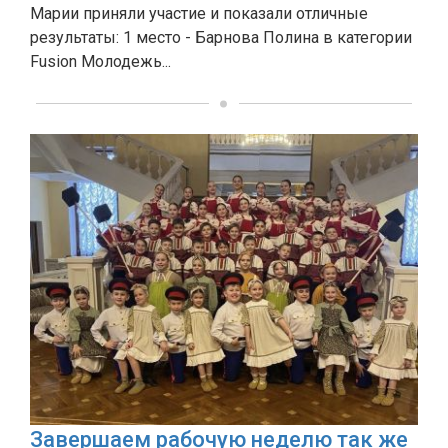
Марии приняли участие и показали отличные
результаты: 1 место - Барнова Полина в категории
Fusion Молодежь...
Завершаем рабочую неделю так же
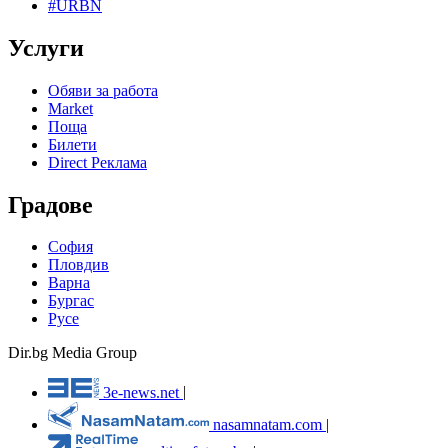
#URBN
Услуги
Обяви за работа
Market
Поща
Билети
Direct Реклама
Градове
София
Пловдив
Варна
Бургас
Русе
Dir.bg Media Group
3e-news.net
|
nasamnatam.com
|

::::::

How to complete this task: The goal is an exact reprint of the entries, leaving out the pictures.

Solved exercise:
Марии приняли участие и показали отличные
результаты: 1 место - Барнова Полина в категории
Fusion Молодежь...
Завершаем рабочую неделю так же
#URBN
Услуги
Обяви за работа
Market
Поща
Билети
Direct Реклама
Градове
София
Пловдив
Варна
Бургас
Русе
Dir.bg Media Group
3e-news.net
|
nasamnatam.com
|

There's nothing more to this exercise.